Assignment.
Lines from the line with "FAFSA and State Aid" to the line with "Building a Solid Financial Profile" in the entries below, and only those, must be output exactly, with both ends included.

Material shown.
================

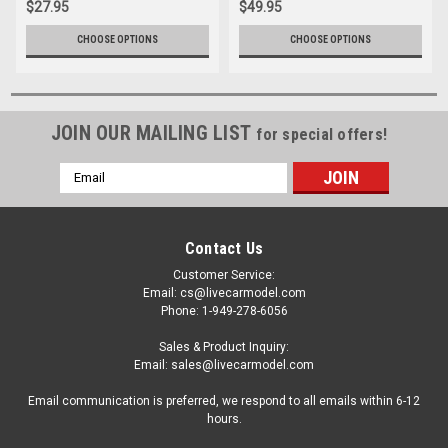
$27.95
$49.95
Rides" Series 1/24 Diecast
Model by Jada
CHOOSE OPTIONS
CHOOSE OPTIONS
JOIN OUR MAILING LIST
for special offers!
Email
Address
Contact Us
Customer Service:
Email: cs@livecarmodel.com
Phone: 1-949-278-6056
Sales & Product Inquiry:
Email: sales@livecarmodel.com
Email communication is preferred, we respond to all emails within 6-12
hours.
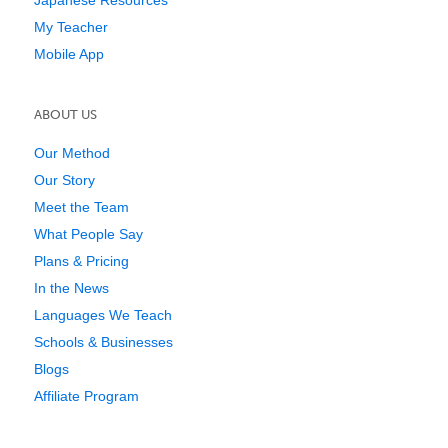
My Teacher
Mobile App
ABOUT US
Our Method
Our Story
Meet the Team
What People Say
Plans & Pricing
In the News
Languages We Teach
Schools & Businesses
Blogs
Affiliate Program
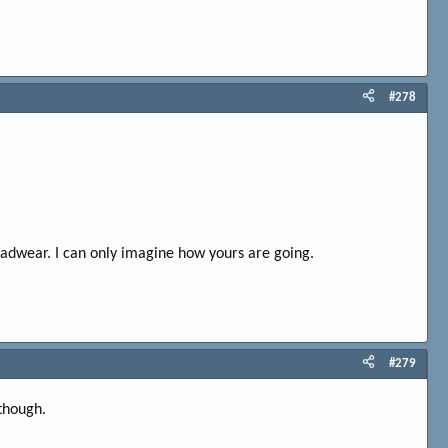
#278
eadwear. I can only imagine how yours are going.
#279
 though.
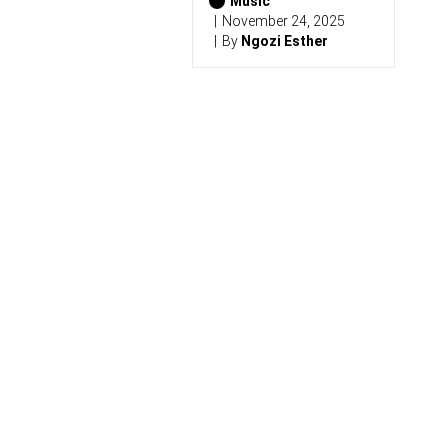
0
Music
2
November 24, 2025
6
By
Ngozi Esther
)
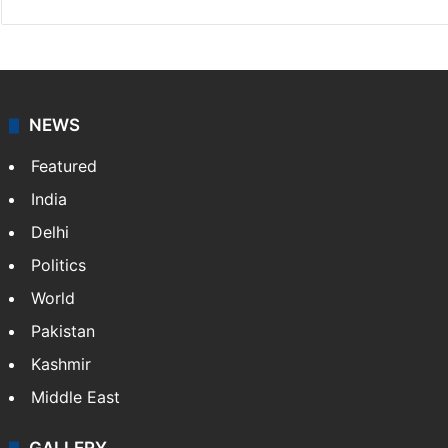
NEWS
Featured
India
Delhi
Politics
World
Pakistan
Kashmir
Middle East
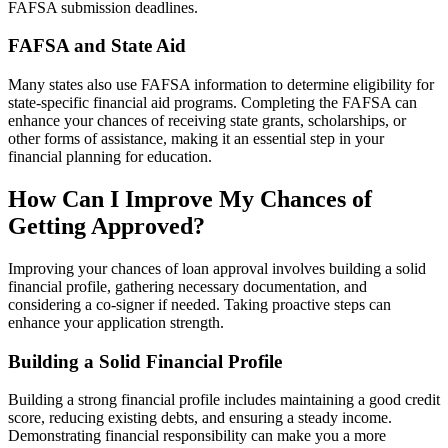
FAFSA submission deadlines.
FAFSA and State Aid
Many states also use FAFSA information to determine eligibility for
state-specific financial aid programs. Completing the FAFSA can
enhance your chances of receiving state grants, scholarships, or
other forms of assistance, making it an essential step in your
financial planning for education.
How Can I Improve My Chances of
Getting Approved?
Improving your chances of loan approval involves building a solid
financial profile, gathering necessary documentation, and
considering a co-signer if needed. Taking proactive steps can
enhance your application strength.
Building a Solid Financial Profile
Building a strong financial profile includes maintaining a good credit
score, reducing existing debts, and ensuring a steady income.
Demonstrating financial responsibility can make you a more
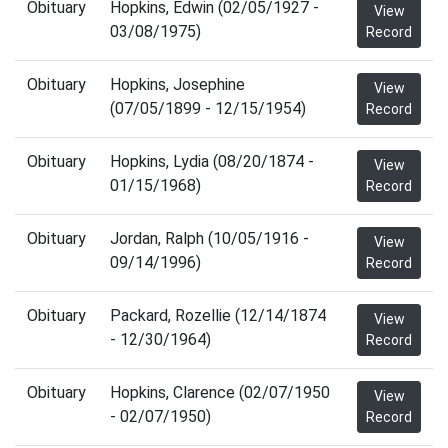
Obituary
Hopkins, Edwin (02/05/1927 -
View
03/08/1975)
Record
Obituary
Hopkins, Josephine
View
(07/05/1899 - 12/15/1954)
Record
Obituary
Hopkins, Lydia (08/20/1874 -
View
01/15/1968)
Record
Obituary
Jordan, Ralph (10/05/1916 -
View
09/14/1996)
Record
Obituary
Packard, Rozellie (12/14/1874
View
- 12/30/1964)
Record
Obituary
Hopkins, Clarence (02/07/1950
View
- 02/07/1950)
Record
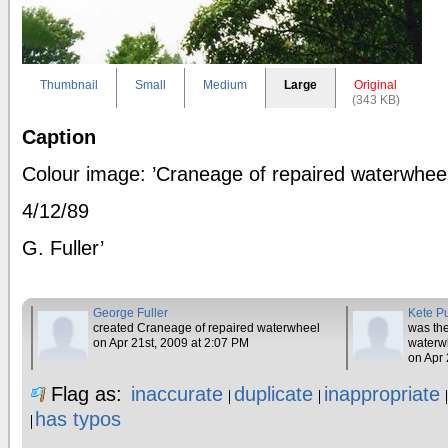
Thumbnail
Small
Medium
Large
Original
(343 KB)
Caption
Colour image: ’Craneage of repaired waterwhee
4/12/89
G. Fuller’
George Fuller
Kete P
created Craneage of repaired waterwheel
was the
on Apr 21st, 2009 at 2:07 PM
waterw
on Apr 
Flag as:
inaccurate
duplicate
inappropriate
has typos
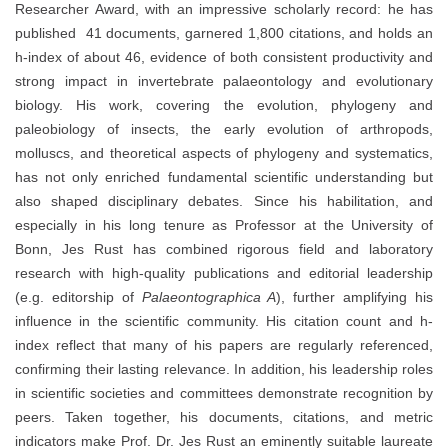
Researcher Award, with an impressive scholarly record: he has
published 41 documents, garnered 1,800 citations, and holds an
h-index of about 46, evidence of both consistent productivity and
strong impact in invertebrate palaeontology and evolutionary
biology. His work, covering the evolution, phylogeny and
paleobiology of insects, the early evolution of arthropods,
molluscs, and theoretical aspects of phylogeny and systematics,
has not only enriched fundamental scientific understanding but
also shaped disciplinary debates. Since his habilitation, and
especially in his long tenure as Professor at the University of
Bonn, Jes Rust has combined rigorous field and laboratory
research with high-quality publications and editorial leadership
(e.g. editorship of
Palaeontographica A
), further amplifying his
influence in the scientific community. His citation count and h-
index reflect that many of his papers are regularly referenced,
confirming their lasting relevance. In addition, his leadership roles
in scientific societies and committees demonstrate recognition by
peers. Taken together, his documents, citations, and metric
indicators make Prof. Dr. Jes Rust an eminently suitable laureate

================

Output.
FAFSA and State Aid
Many states also use FAFSA information to determine eligibility for
state-specific financial aid programs. Completing the FAFSA can
enhance your chances of receiving state grants, scholarships, or
other forms of assistance, making it an essential step in your
financial planning for education.
How Can I Improve My Chances of
Getting Approved?
Improving your chances of loan approval involves building a solid
financial profile, gathering necessary documentation, and
considering a co-signer if needed. Taking proactive steps can
enhance your application strength.
Building a Solid Financial Profile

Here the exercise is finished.